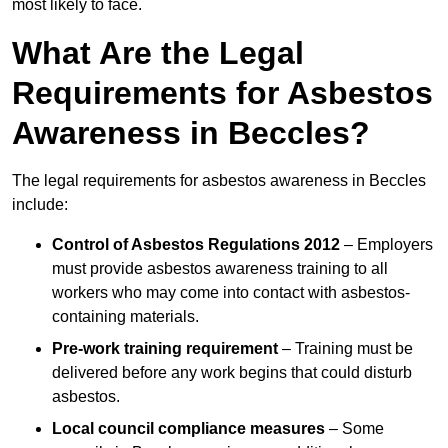
most likely to face.
What Are the Legal
Requirements for Asbestos
Awareness in Beccles?
The legal requirements for asbestos awareness in Beccles
include:
Control of Asbestos Regulations 2012
– Employers
must provide asbestos awareness training to all
workers who may come into contact with asbestos-
containing materials.
Pre-work training requirement
– Training must be
delivered before any work begins that could disturb
asbestos.
Local council compliance measures
– Some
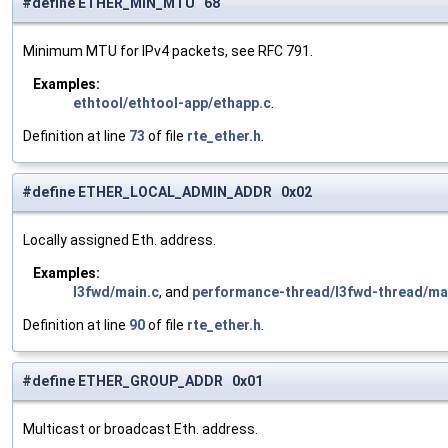
#define ETHER_MIN_MTU 68
Minimum MTU for IPv4 packets, see RFC 791.
Examples:
ethtool/ethtool-app/ethapp.c
.
Definition at line
73
of file
rte_ether.h
.
#define ETHER_LOCAL_ADMIN_ADDR 0x02
Locally assigned Eth. address.
Examples:
l3fwd/main.c
, and
performance-thread/l3fwd-thread/ma
Definition at line
90
of file
rte_ether.h
.
#define ETHER_GROUP_ADDR 0x01
Multicast or broadcast Eth. address.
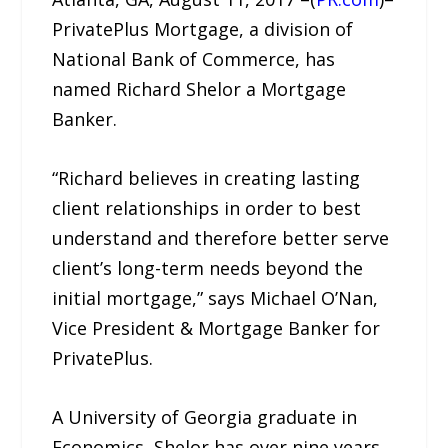
PrivatePlus Mortgage, a division of
National Bank of Commerce, has
named Richard Shelor a Mortgage
Banker.
“Richard believes in creating lasting
client relationships in order to best
understand and therefore better serve
client’s long-term needs beyond the
initial mortgage,” says Michael O’Nan,
Vice President & Mortgage Banker for
PrivatePlus.
A University of Georgia graduate in
Economics, Shelor has over nine years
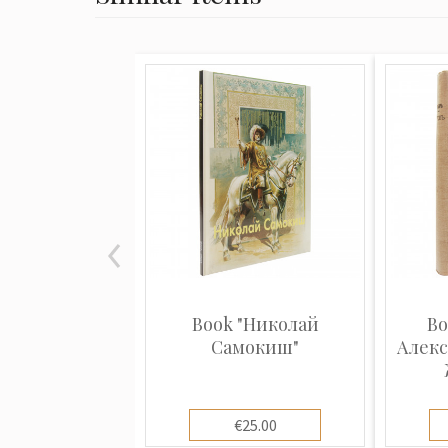
Book "Николай
Bo
Самокиш"
Алекс
€25.00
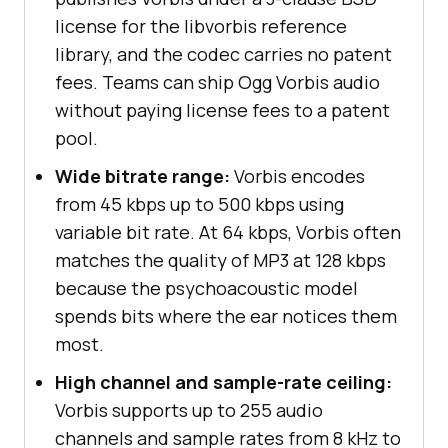
license for the libvorbis reference
library, and the codec carries no patent
fees. Teams can ship Ogg Vorbis audio
without paying license fees to a patent
pool.
Wide bitrate range:
Vorbis encodes
from 45 kbps up to 500 kbps using
variable bit rate. At 64 kbps, Vorbis often
matches the quality of MP3 at 128 kbps
because the psychoacoustic model
spends bits where the ear notices them
most.
High channel and sample-rate ceiling:
Vorbis supports up to 255 audio
channels and sample rates from 8 kHz to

**********

# TASK:
Beginning with the line that contains "because the psychoacoustic model", return every line through the end of the data above, exactly as written.

# YOUR RESPONSE:
because the psychoacoustic model
spends bits where the ear notices them
most.
High channel and sample-rate ceiling:
Vorbis supports up to 255 audio
channels and sample rates from 8 kHz to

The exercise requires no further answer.